Bu zor bir soru. Ben taşra kasabasında doğdum, büyüdüm, yetiştim. İlk ve orta eğitimimi orada aldım. Babam bir esnaf idi. Aile orta halli bir aileydi. Herhangi bir maddi sıkıntımız olmadan büyüdüm ve tahsilimi yaptım. Bugünkü yaptığım mesleğe yönelmemde babamın önemli bir etkisi oldu. Babam tarihi, özellikle Osmanlı Tarihi’ni çok severdi. Ve İstanbul’a dükkana malzeme getirmek için her gittiğinde bana bazı kitaplar getirirdi. Ben o kitapları okuyarak derslere hazırlanıyordum, küçüklüğümden beri içimde böyle bir tarih hevesi vardı. Muhafazakar bir ailede yetiştim. Muhafazakar aileler tarihe çok önem verir. Sağ olsun babam bana İstanbul’da öğrencilik yıllarımda hiçbir sıkıntı çektirmedi.
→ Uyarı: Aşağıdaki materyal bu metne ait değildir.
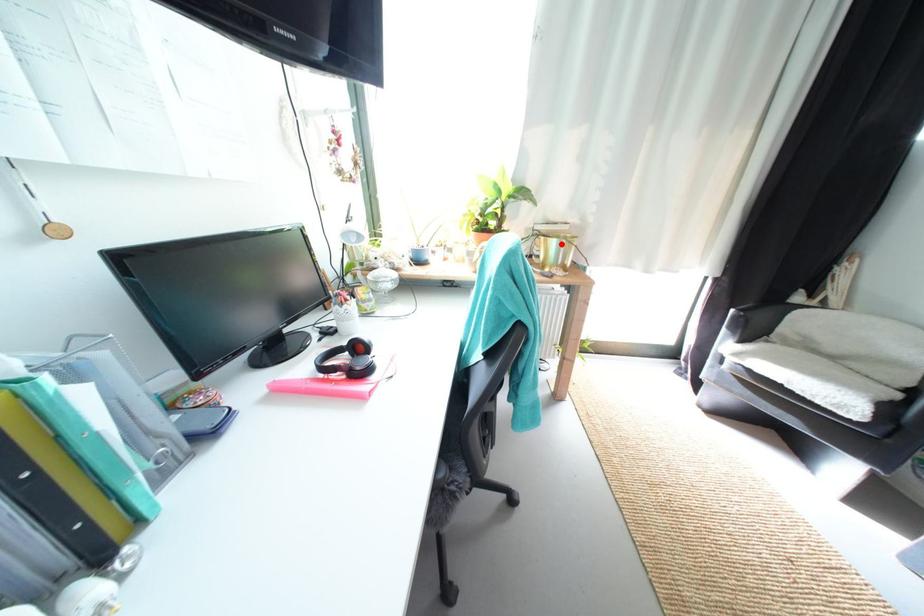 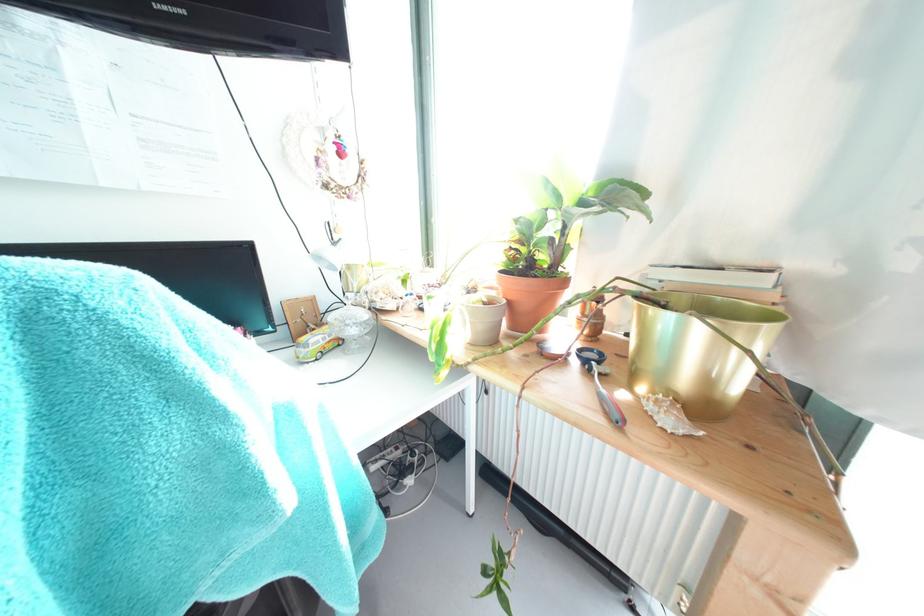 In the second image, find the point that corresponds to the highlighted location in the first image.

(675, 321) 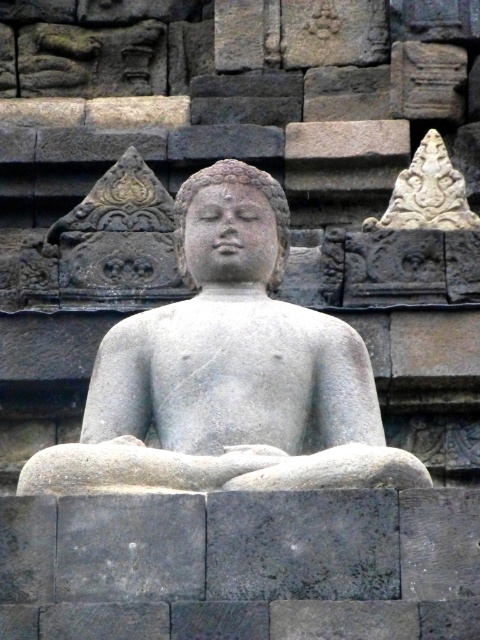 You are an art conservator examining the image. You need to document the relative positions of the gray stone statue at center and the carved stone ornament at upper center. Which object is positioned to the left of the other?

The gray stone statue at center is to the left of carved stone ornament at upper center.

You are an art conservator examining the statue. You notice two elements on the statue, the carved stone ornament at upper center and the gray stone head at center. Which of these two elements is positioned to the right side of the other?

The carved stone ornament at upper center is to the right of the gray stone head at center. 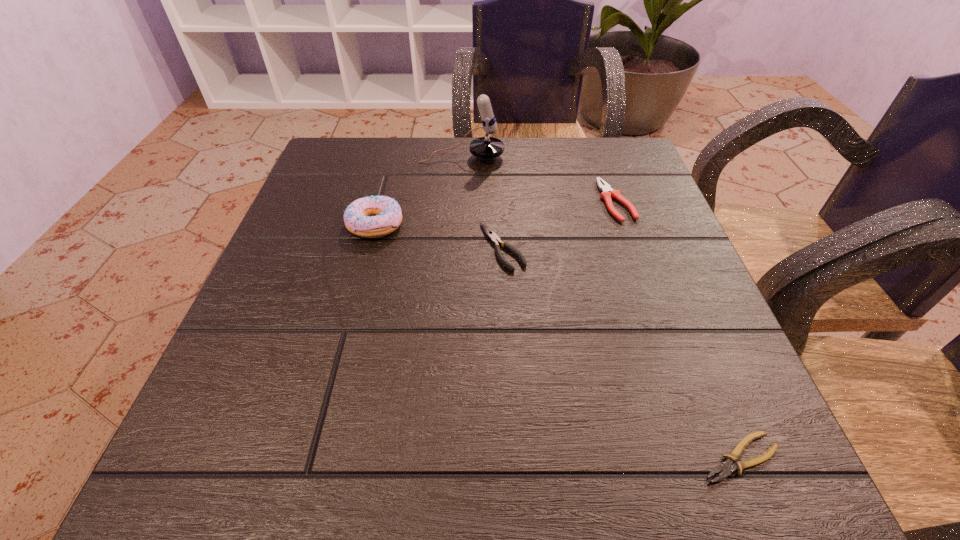 Where is `pliers that can be found as the second closest to the farthest pliers`? pliers that can be found as the second closest to the farthest pliers is located at coordinates (726, 467).

Identify the location of vacant area that satisfies the following two spatial constraints: 1. on the front side of the second tallest object; 2. on the left side of the leftmost pliers. This screenshot has height=540, width=960. (369, 247).

Image resolution: width=960 pixels, height=540 pixels. What are the coordinates of `blank space that satisfies the following two spatial constraints: 1. on the front side of the nearest pliers; 2. on the right side of the farthest pliers` in the screenshot? It's located at (708, 457).

At what (x,y) coordinates should I click in order to perform the action: click on free space that satisfies the following two spatial constraints: 1. on the front side of the nearest pliers; 2. on the right side of the doughnut. Please return your answer as a coordinate pair (x, y). The width and height of the screenshot is (960, 540). Looking at the image, I should click on (314, 457). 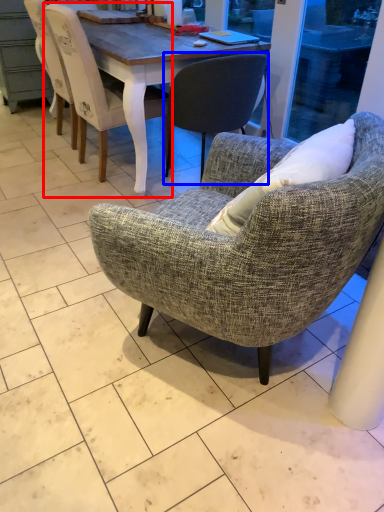 Question: Which of the following is the farthest to the observer, chair (highlighted by a red box) or chair (highlighted by a blue box)?

Choices:
 (A) chair
 (B) chair

Answer: (A) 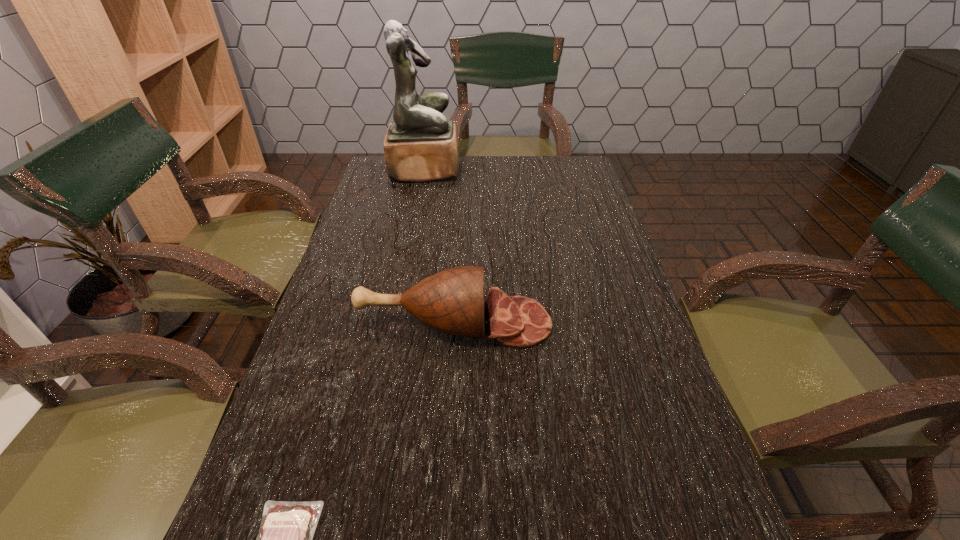 Image resolution: width=960 pixels, height=540 pixels. I want to click on the tallest object, so click(x=420, y=145).

Locate an element on the screen. The width and height of the screenshot is (960, 540). sculpture is located at coordinates (420, 145).

Locate an element on the screen. ham is located at coordinates (452, 301).

This screenshot has height=540, width=960. Find the location of `the second tallest object`. the second tallest object is located at coordinates (452, 301).

Image resolution: width=960 pixels, height=540 pixels. I want to click on free spot located 0.100m in a relaxed pose on the sculpture, so click(x=488, y=170).

This screenshot has height=540, width=960. Find the location of `vacant point located at the sliced end of the second tallest object`. vacant point located at the sliced end of the second tallest object is located at coordinates (621, 323).

Where is `object that is at the far edge`? Image resolution: width=960 pixels, height=540 pixels. object that is at the far edge is located at coordinates coord(420,145).

Where is `sculpture situated at the left edge`? The width and height of the screenshot is (960, 540). sculpture situated at the left edge is located at coordinates (420, 145).

Find the location of `ham at the left edge`. ham at the left edge is located at coordinates (452, 301).

The image size is (960, 540). What are the coordinates of `object located at the far left corner` in the screenshot? It's located at (420, 145). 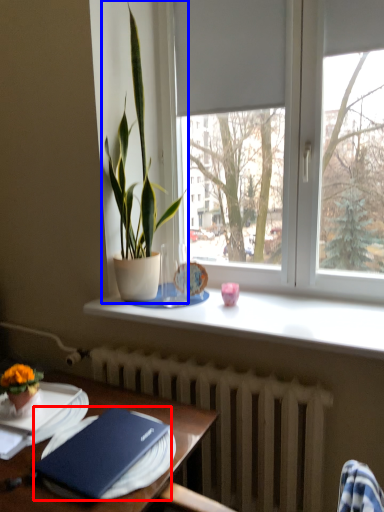 Question: Which of the following is the farthest to the observer, hardback book (highlighted by a red box) or houseplant (highlighted by a blue box)?

Choices:
 (A) hardback book
 (B) houseplant

Answer: (B) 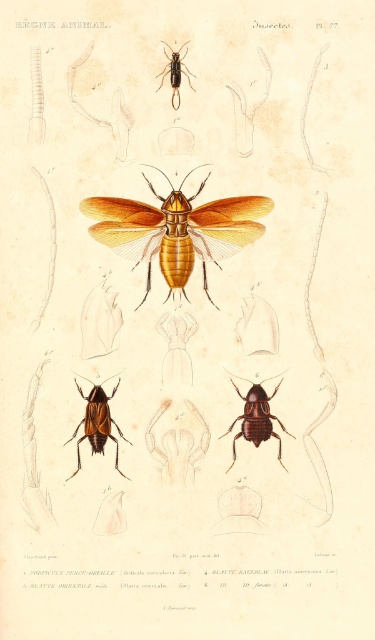 You are an entomologist examining the illustration. You need to determine which beetle is wider based on their positions. Which beetle, the shiny brown beetle at center or the shiny black beetle at upper center, is wider?

The shiny brown beetle at center is wider than the shiny black beetle at upper center according to the illustration.

You are a researcher examining the botanical illustration of insects. You notice a point marked at coordinates (97,422). Based on the scene, what does this point most likely indicate?

The point marked at coordinates (97,422) most likely indicates the location of the shiny brown beetle at center, as specified in the description.

You are an entomologist examining the illustration. You need to locate the shiny brown beetle at lower center and the shiny black beetle at upper center. Which beetle is placed higher in the image?

The shiny black beetle at upper center is placed higher in the image than the shiny brown beetle at lower center. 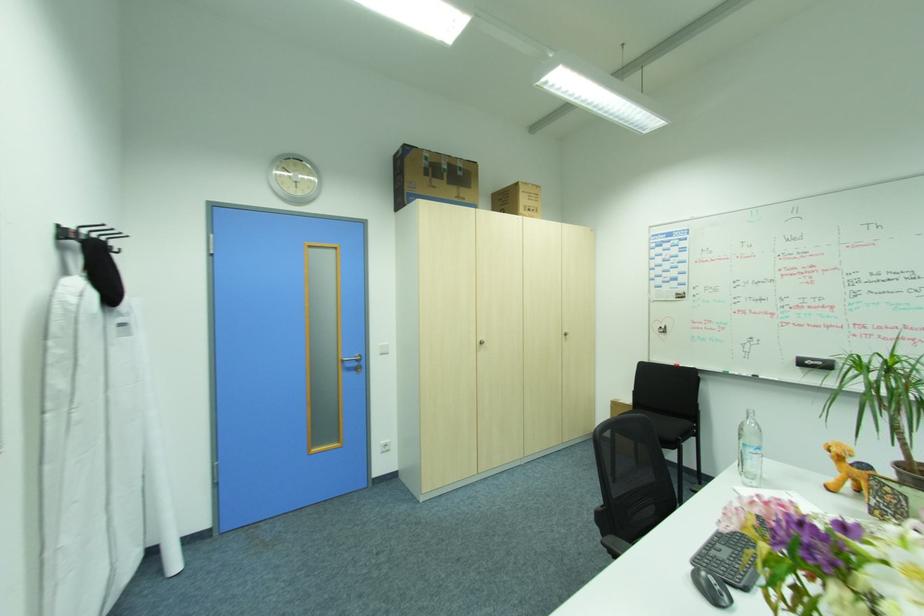 I want to click on chair armrest, so click(614, 545). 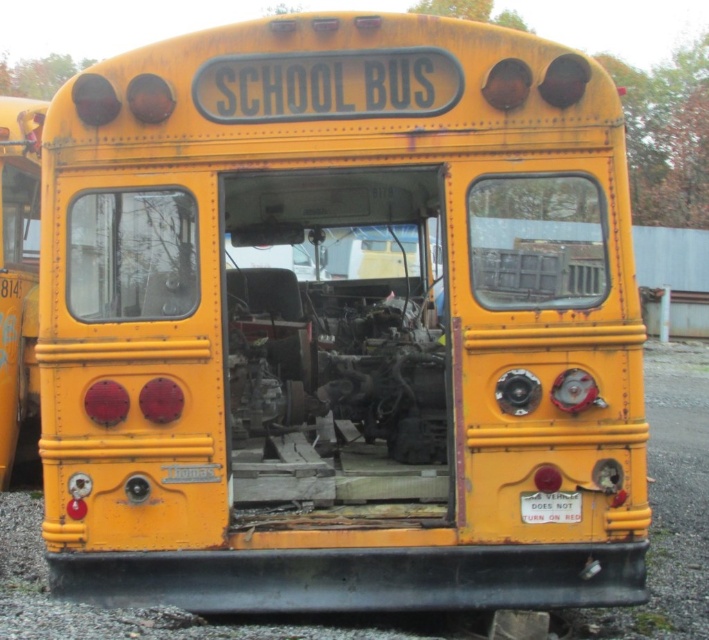 Question: Is matte yellow school bus at left bigger than metallic gray license plate at center?

Choices:
 (A) no
 (B) yes

Answer: (B)

Question: Which object appears farthest from the camera in this image?

Choices:
 (A) matte yellow school bus at left
 (B) metallic gray license plate at center

Answer: (A)

Question: Which object is closer to the camera taking this photo?

Choices:
 (A) metallic gray license plate at center
 (B) matte yellow school bus at left

Answer: (A)

Question: Observing the image, what is the correct spatial positioning of matte yellow school bus at left in reference to metallic gray license plate at center?

Choices:
 (A) right
 (B) left

Answer: (B)

Question: Among these points, which one is nearest to the camera?

Choices:
 (A) (559, 520)
 (B) (18, 106)

Answer: (A)

Question: Where is matte yellow school bus at left located in relation to metallic gray license plate at center in the image?

Choices:
 (A) below
 (B) above

Answer: (B) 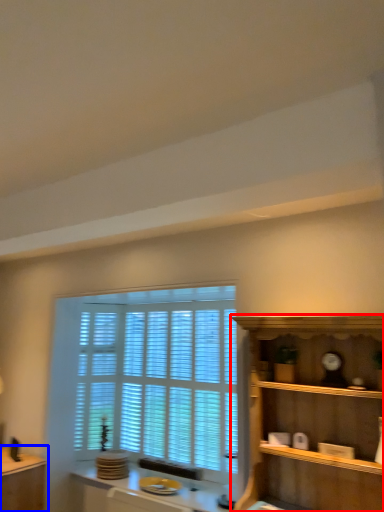 Question: Which object appears closest to the camera in this image, shelf (highlighted by a red box) or table (highlighted by a blue box)?

Choices:
 (A) shelf
 (B) table

Answer: (A) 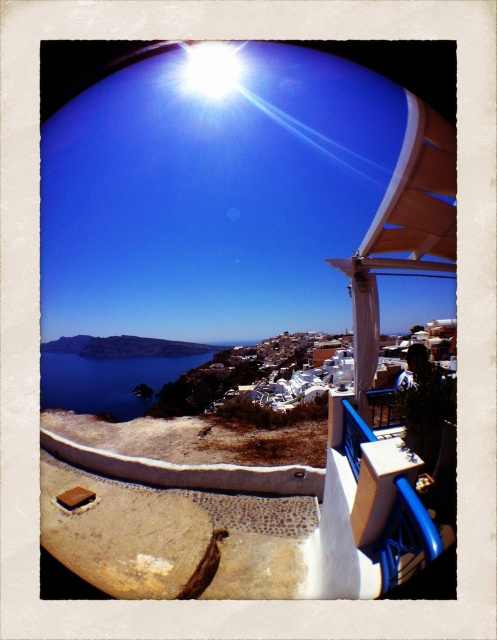 What are the coordinates of `white matte terrace at upper center` in the screenshot? It's located at (210, 292).

Which is more to the right, white matte terrace at upper center or blue water at lower left?

white matte terrace at upper center

What do you see at coordinates (210, 292) in the screenshot?
I see `white matte terrace at upper center` at bounding box center [210, 292].

I want to click on white matte terrace at upper center, so click(210, 292). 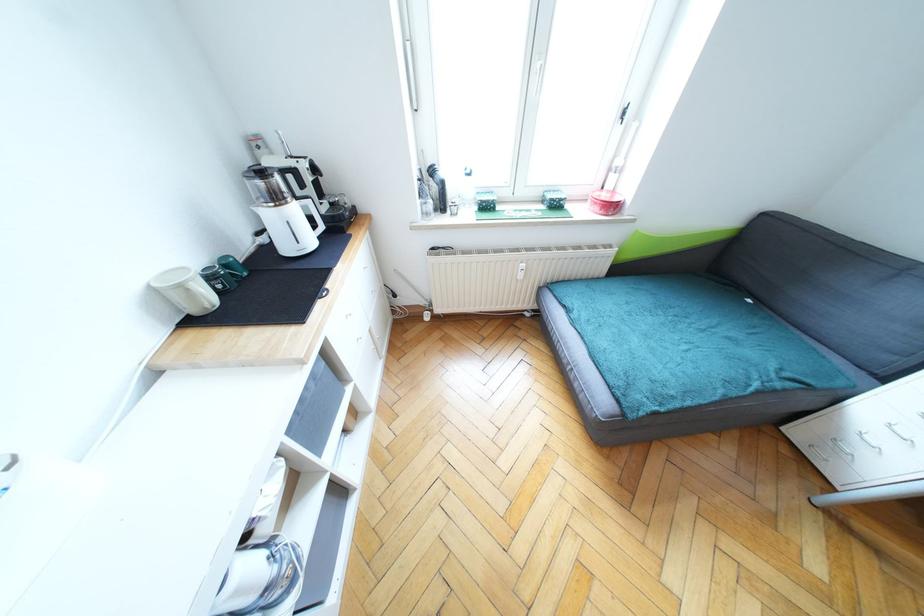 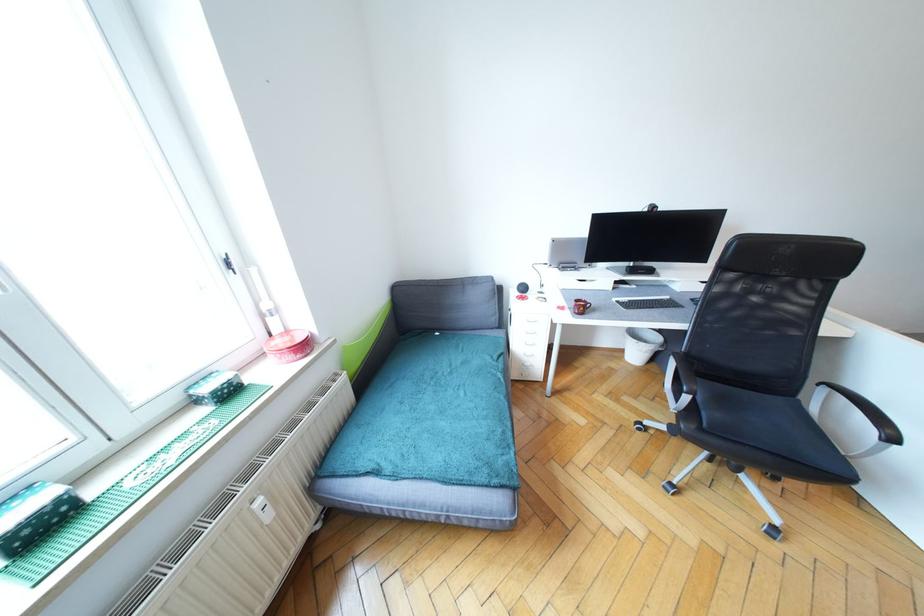 Question: The images are taken continuously from a first-person perspective. In which direction is your viewpoint rotating?

Choices:
 (A) Left
 (B) Right
 (C) Up
 (D) Down

Answer: (B) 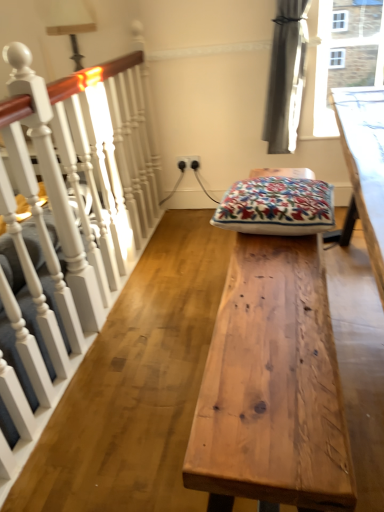 The width and height of the screenshot is (384, 512). I want to click on vacant region in front of embroidered cotton cushion at center, so click(x=272, y=268). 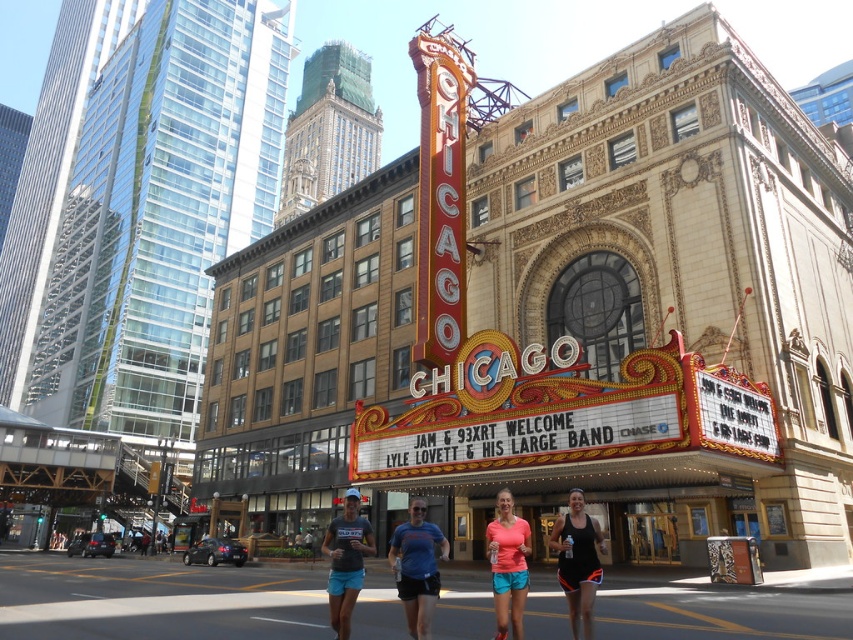 You are a photographer standing in the middle of the street facing the gold ornate theater at center and the blue fabric shirt at center. Which object is located to your left?

The blue fabric shirt at center is located to your left since the gold ornate theater at center is positioned on the right side of it.

You are a photographer at the Chicago Theatre event. You need to capture a photo of the blue fabric shirt at center and the matte coral tank top at center. Which of the two clothing items has a wider width?

The blue fabric shirt at center has a wider width than the matte coral tank top at center. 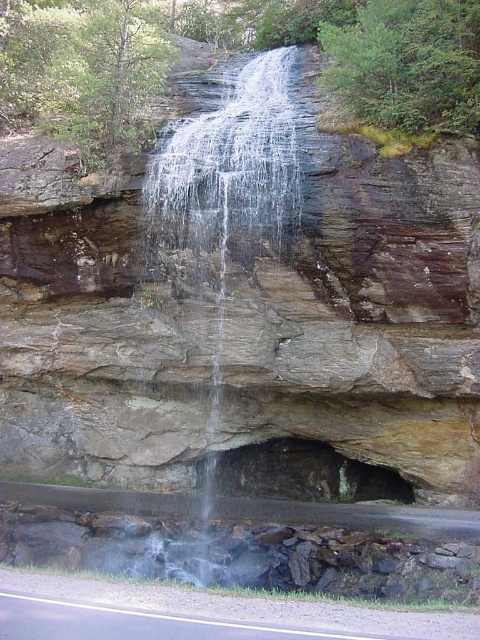 Is point (62, 449) closer to camera compared to point (181, 552)?

No.

Does brown rough rock face at center have a larger size compared to clear water at center?

Correct, brown rough rock face at center is larger in size than clear water at center.

What do you see at coordinates (250, 307) in the screenshot? I see `brown rough rock face at center` at bounding box center [250, 307].

This screenshot has width=480, height=640. Identify the location of brown rough rock face at center. (250, 307). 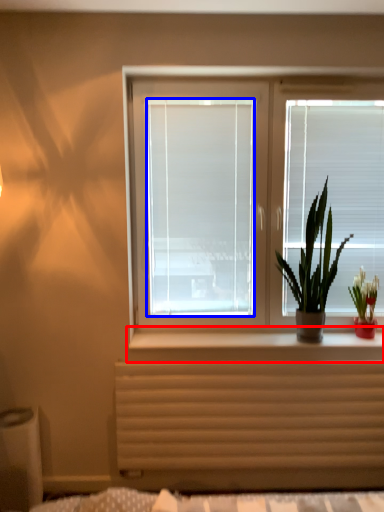 Question: Among these objects, which one is farthest to the camera, window sill (highlighted by a red box) or window screen (highlighted by a blue box)?

Choices:
 (A) window sill
 (B) window screen

Answer: (B)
O yüzden benim özellikle çok kitap alma imkanım oldu. O zamanlarda kendi çapımda oldukça büyük bir kütüphane oluşturdum. Okumayı çok seviyorum, özellikle klasik Türk ve Batı romanları çocukluğumdan itibaren beni çok geliştirdi. Yine babam da tarihi roman okumayı çok severdi. Feridun Fazıl Tülbentçi’nin Osmanoğulları, Yavuz Sultan Selim Ağlıyor, Barbaros Hayrettin Geliyor gibi Osmanlı tarihi ile ilgili romanlarını okur, ve zaman zaman bana okutup dinlemeyi severdi. Ayrıca eski geleneksel kültürün temsilcisi olan Son Osmanlı zamanında yetişmiş benim çocukluğumda epeyce yaşlı olan insanlar da gerek evimizde gerekse babamın dükkanında gelir hatıralarını anlatırlardı. Böyle bir ortamda bulunmak da önemli. O yüzden benim ailem benim yetişmeme önemli bir imkan sağladı diyebilirim.
- Başarılı bir kariyeri, değerli bir akademisyeni ve tarih alanında yapmış olduğunuz hizmetleri de konuşmak istiyoruz ancak daha önce günlük hayatınızda neler yaptığınızdan, neler yapmaktan hoşlandığınızdan kısacası boş bir gününüzü neler yapmayı tercih ederek geçirdiğinizi merak ediyoruz. Bize biraz bunlardan bahseder misiniz?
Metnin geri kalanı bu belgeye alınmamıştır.